Oldřich Kučera was born on November 20, 1950 in Prostějov and grew up in Moravian Beroun in the Sudetenland. In his youth, he found a passion for photography that accompanied him all his life. He trained as an electrician, worked at Granitol, but his conventional life did not fill him. He took refuge in underground culture, went to music festivals and made contacts in the hippie community in Czestochowa in Poland. He got a job as a photographer at the Department of Forensic Medicine at the Olomouc University Hospital.

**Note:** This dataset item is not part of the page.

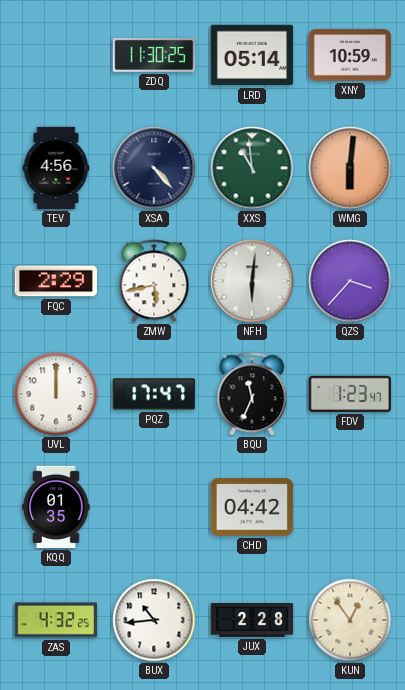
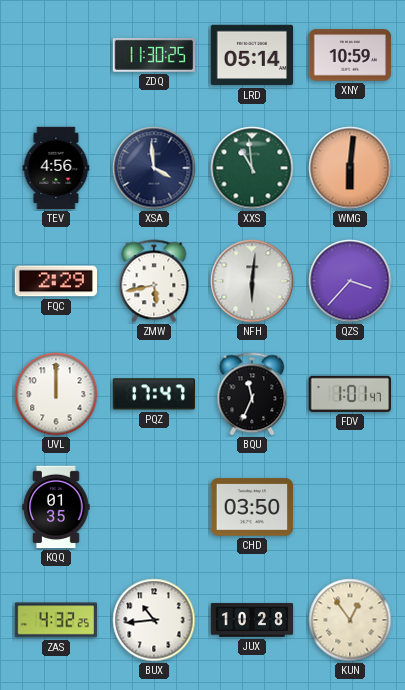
XSA: 4:23 -> 3:59
FDV: 1:23 -> 1:01
CHD: 04:42 -> 03:50
JUX: 2:28 -> 10:28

In search of the meaning of life, he found God, converted to Christianity and joined the lively community of Catholics in Olomouc. Subsequently, he reproduced religious literature by samizdat and also smuggled it with the help of his future wife Eva Osietska from Poland. He got under the spotlight of the State Security, which monitored him as an enemy of the third degree of danger; he was arrested, detained and interrogated several times. He took part in actions in support of the unjustly prosecuted and was persecuted for it. His passport was confiscated and he continued to cross the border illegally to see his companion Eva to Poland. When his passport was returned to him in 1988, he traveled to France and Germany, among other places, where he met personalities of the Czech exile. He also went to Rome for the canonization of Agnes of Bohemia. During the November demonstrations in 1989 in Olomouc, he performed with a guitar and joined the Civic Forum. After the revolution, he devoted himself mainly to his family, working for a long time as an electrician at a sawmill in Pavlovičky and for three years he went back to work as a photographer in the forensic medicine department.